I’ll be the first to admit, coming into the 2012 season, if someone were to have told me that the Houston Astros would be two games below .500 on May 27 I would have laughed. While not completely ridiculous, it would have been highly doubtful this group of young players and veterans could have accomplished that, right? I guess it wasn’t so doubtful because we are right there coming into the 3rd game of the weekend series in Los Angeles. The Astros’ pitching has been very good, especially in May, and their offense has been pesky to say the least. So what happened to cause this abnormality that could be making quite a few smart people, including myself, look pretty foolish?
I still won’t quite say this is turning into something magical but when we see teams come out of nowhere to do something special it takes magical stuff to happen. Their good players become great and their average players turn into good ones without explanation or reason. The Astros do have something like that going, look at the cases of Wandy Rodriguez and Brett Myers. Jeff Luhnow knew that both veterans weren’t meant to be here long and needed to have good seasons to squeeze every once of value out of them by the trade deadline. Well, not only have they pitched well but they’ve been fantastic, both pitching at a new level. Myers’ case has turned out better than even Jeff could have imagined and has created exceptional value as one of the better closers in the league. Wandy has gone from being a good pitcher to putting up all-star level numbers and also creating quite a buzz around him. Players like Bud Norris, Jose Altuve and Jed Lowrie have taken their game to a new level as well and have helped the Stros not only become pesky but dangerous.

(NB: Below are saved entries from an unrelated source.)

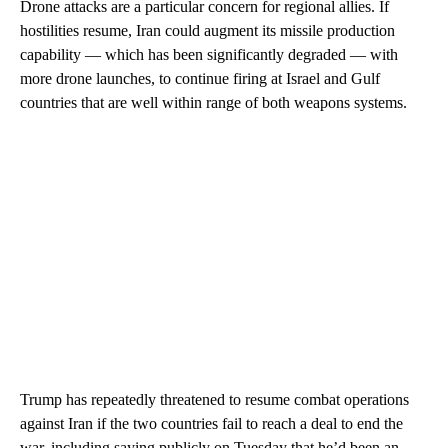
Drone attacks are a particular concern for regional allies. If
hostilities resume, Iran could augment its missile production
capability — which has been significantly degraded — with
more drone launches, to continue firing at Israel and Gulf
countries that are well within range of both weapons systems.
Trump has repeatedly threatened to resume combat operations
against Iran if the two countries fail to reach a deal to end the
war, including saying publicly on Tuesday that he’d been an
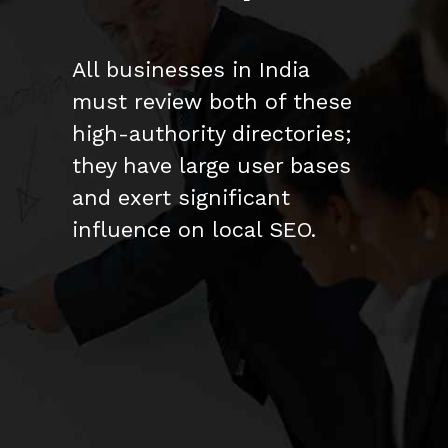
All businesses in India
must review both of these
high-authority directories;
they have large user bases
and exert significant
influence on local SEO.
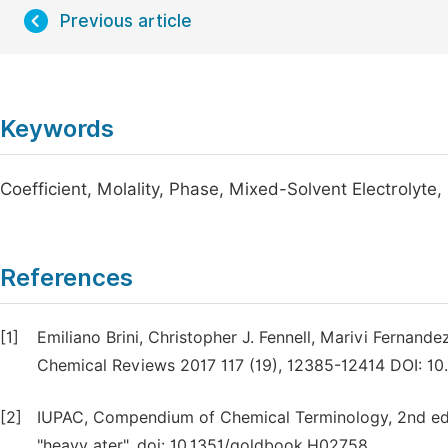
Previous article
Keywords
Coefficient, Molality, Phase, Mixed-Solvent Electrolyte
References
[1]
Emiliano Brini, Christopher J. Fennell, Marivi Fernande
Chemical Reviews 2017 117 (19), 12385-12414 DOI: 1
[2]
IUPAC, Compendium of Chemical Terminology, 2nd ed. 
"heavy ater". doi: 10.1351/goldbook.H02758.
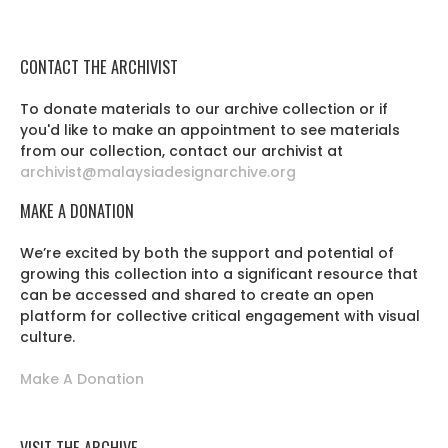
CONTACT THE ARCHIVIST
To donate materials to our archive collection or if
you'd like to make an appointment to see materials
from our collection, contact our archivist at
archivist@malaysiadesignarchive.org
MAKE A DONATION
We’re excited by both the support and potential of
growing this collection into a significant resource that
can be accessed and shared to create an open
platform for collective critical engagement with visual
culture.
Make A Donation
VISIT THE ARCHIVE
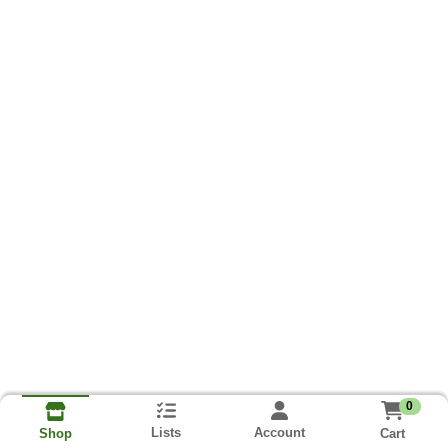
0
Lists
Account
Cart
Shop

So the Astros are actually a competitive team to most everyone’s surprise. Be honest with yourself, even the most loyal Astros fan didn’t see this team being this good so fast. A dilemma, however, is beginning to brew a little bit among fans; what happens if the Astros remain competitive and in the race come July? The scenario is there, the Cards aren’t healthy and the Reds are good but not elite so the division itself may keep the Stros relevant most of the season. My expectation is this won’t come to pass and eventually everything evolves into how it should have looked all along. Thing is, I’ve been wrong already and the Stros have such a solid approach. By playing so well it has kept the Stros a factor but also increased most of the veterans’ trade value to very interesting levels. Would the Astros consider going for the division at this point in their rebuilding plan or stick to the script? If they move most of the primary suspects, they will indeed load up on high quality prospects. The farm system would get another shot in the arm to an already improving core but it would be at the cost of contending for something special in 2012.
The end result will be determined by a few more months of baseball but this might indeed turn out to be one hell of a game of chicken by Jeff Luhnow. Honestly, this is a great problem to have and the best of both worlds. The Astros have gotten exactly what they’ve wanted and now the hard decisions are going to need to start coming. Teams will be calling in the midst of what could possible be an interesting season and Jeff will have some tough choices a lot of people might not like his answers to.